▶ _HOW TO COMPLETE THIS TASK_: If a record holds a picture, drop the picture and return the rest of the record word for word.

▶ _DATA EXTRACTS_:
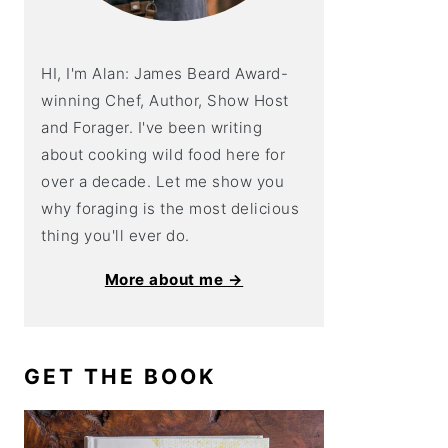
HI, I'm Alan: James Beard Award-
winning Chef, Author, Show Host
and Forager. I've been writing
about cooking wild food here for
over a decade. Let me show you
why foraging is the most delicious
thing you'll ever do.
More about me →
GET THE BOOK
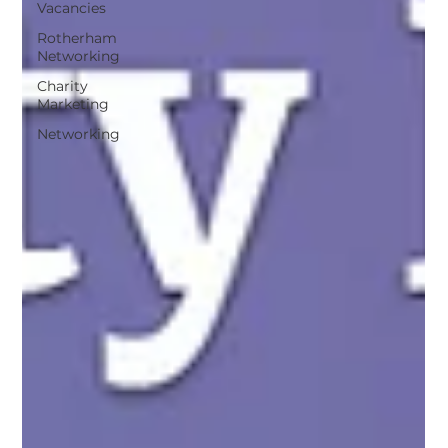
Vacancies
Rotherham
Networking
Charity
Marketing
Networking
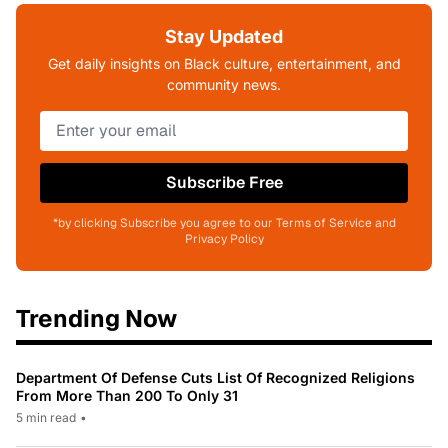
Stay Updated
Get daily insights on Black culture, entertainment, and
community news.
Subscribe Free
*by clicking Subscribe you agree to our Terms of Service and
Privacy Policy
Trending Now
Department Of Defense Cuts List Of Recognized Religions
From More Than 200 To Only 31
5 min read
•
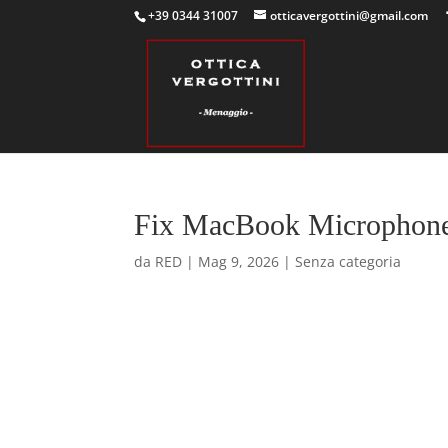
+39 0344 31007
otticavergottini@gmail.com
Fix MacBook Microphone 
da
RED
|
Mag 9, 2026
|
Senza categoria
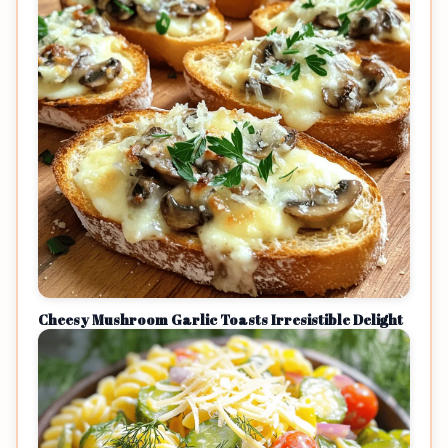
Cheesy Mushroom Garlic Toasts Irresistible Delight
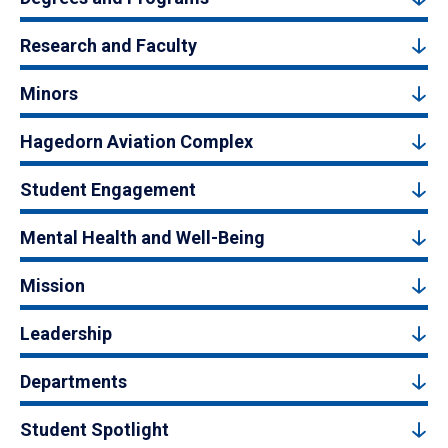
Research and Faculty
Minors
Hagedorn Aviation Complex
Student Engagement
Mental Health and Well-Being
Mission
Leadership
Departments
Student Spotlight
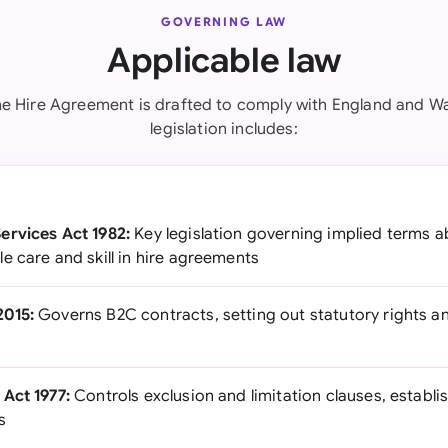
GOVERNING LAW
Applicable law
e Hire Agreement is drafted to comply with England and Wa
legislation includes:
ervices Act 1982:
Key legislation governing implied terms abo
e care and skill in hire agreements
2015:
Governs B2C contracts, setting out statutory rights 
Act 1977:
Controls exclusion and limitation clauses, establ
s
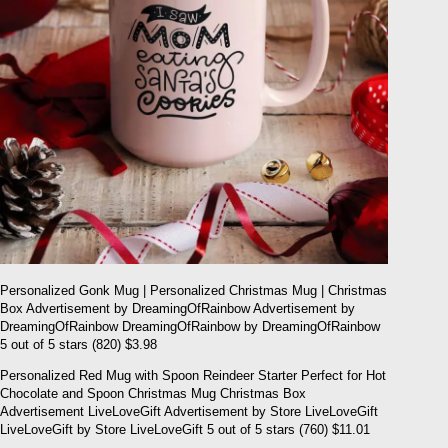
Personalized Gonk Mug | Personalized Christmas Mug | Christmas
Box Advertisement by DreamingOfRainbow Advertisement by
DreamingOfRainbow DreamingOfRainbow by DreamingOfRainbow
5 out of 5 stars (820) $3.98
Personalized Red Mug with Spoon Reindeer Starter Perfect for Hot
Chocolate and Spoon Christmas Mug Christmas Box
Advertisement LiveLoveGift Advertisement by Store LiveLoveGift
LiveLoveGift by Store LiveLoveGift 5 out of 5 stars (760) $11.01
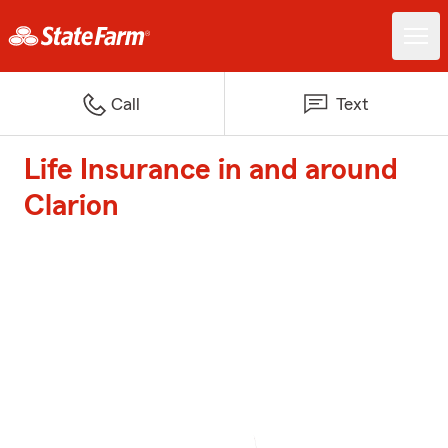
Call
Text
Life Insurance in and around
Clarion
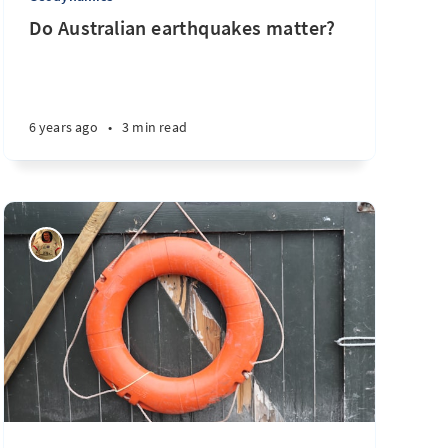
Do Australian earthquakes matter?
6 years ago
•
3 min read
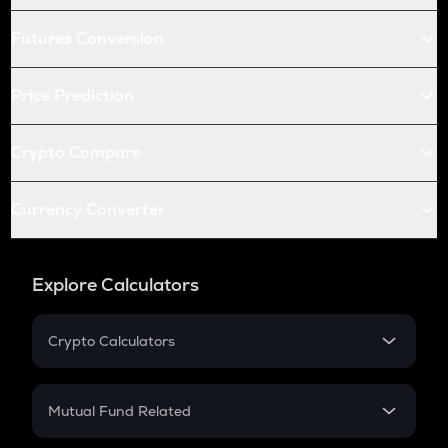
Futures Conversion
Price Prediction
Crypto Compare
Currency Converter
Explore Calculators
Crypto Calculators
Crypto SIP Calculator
Crypto Return
Mutual Fund Related
Crypto Tax
Mutual Fund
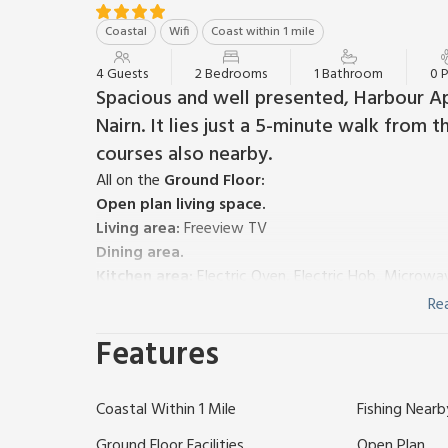
Coastal
Wifi
Coast within 1 mile
4 Guests
2 Bedrooms
1 Bathroom
0 
Spacious and well presented, Harbour Ap
Nairn. It lies just a 5-minute walk from
courses also nearby.
All on the
Ground Floor:
Open plan living space.
Living area:
Freeview TV
Dining area.
Kitchen area:
Electric Oven, Electric Hob, Microwa
Bedroom 1:
Kingsize (5ft) Bed
Re
Bedroom 2:
Double (4ft 6in) Bed
Features
Shower Room:
Cubicle Shower, Toilet
Gas central heating, electricity, bed linen, towels 
away. No smoking.
Coastal Within 1 Mile
Fishing Nearb
Welcome to your dream holiday destination in the c
and town centre are just a leisurely 5-minute strol
Ground Floor Facilities
Open Plan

▶ _ANSWER TO THIS PROBLEM_:
HI, I'm Alan: James Beard Award-
winning Chef, Author, Show Host
and Forager. I've been writing
about cooking wild food here for
over a decade. Let me show you
why foraging is the most delicious
thing you'll ever do.
More about me →
GET THE BOOK
Vacancies
Rotherham
Networking
Charity
Marketing
Networking
Stay Updated
Get daily insights on Black culture, entertainment, and
community news.
Subscribe Free
*by clicking Subscribe you agree to our Terms of Service and
Privacy Policy
Trending Now
Department Of Defense Cuts List Of Recognized Religions
From More Than 200 To Only 31
5 min read
•
+39 0344 31007
otticavergottini@gmail.com
Fix MacBook Microphone 
da
RED
|
Mag 9, 2026
|
Senza categoria
Cheesy Mushroom Garlic Toasts Irresistible Delight
Research and Faculty
Minors
Hagedorn Aviation Complex
Student Engagement
Mental Health and Well-Being
Mission
Leadership
Departments
Student Spotlight
GOVERNING LAW
Applicable law
e Hire Agreement is drafted to comply with England and Wa
legislation includes:
ervices Act 1982:
Key legislation governing implied terms abo
e care and skill in hire agreements
2015:
Governs B2C contracts, setting out statutory rights 
Act 1977:
Controls exclusion and limitation clauses, establ
s
Personalized Gonk Mug | Personalized Christmas Mug | Christmas
Box Advertisement by DreamingOfRainbow Advertisement by
DreamingOfRainbow DreamingOfRainbow by DreamingOfRainbow
5 out of 5 stars (820) $3.98
Personalized Red Mug with Spoon Reindeer Starter Perfect for Hot
Chocolate and Spoon Christmas Mug Christmas Box
Advertisement LiveLoveGift Advertisement by Store LiveLoveGift
LiveLoveGift by Store LiveLoveGift 5 out of 5 stars (760) $11.01
Call
Text
Life Insurance in and around
Clarion
Do Australian earthquakes matter?
6 years ago
•
3 min read
Futures Conversion
Price Prediction
Crypto Compare
Currency Converter
Explore Calculators
Crypto Calculators
Crypto SIP Calculator
Crypto Return
Mutual Fund Related
Crypto Tax
Mutual Fund
Coastal
Wifi
Coast within 1 mile
4 Guests
2 Bedrooms
1 Bathroom
0 
Spacious and well presented, Harbour Ap
Nairn. It lies just a 5-minute walk from
courses also nearby.
All on the
Ground Floor:
Open plan living space.
Living area:
Freeview TV
Dining area.
Kitchen area:
Electric Oven, Electric Hob, Microwa
Bedroom 1:
Kingsize (5ft) Bed
Re
Bedroom 2:
Double (4ft 6in) Bed
Features
Shower Room:
Cubicle Shower, Toilet
Gas central heating, electricity, bed linen, towels 
away. No smoking.
Coastal Within 1 Mile
Fishing Nearb
Welcome to your dream holiday destination in the c
and town centre are just a leisurely 5-minute strol
Ground Floor Facilities
Open Plan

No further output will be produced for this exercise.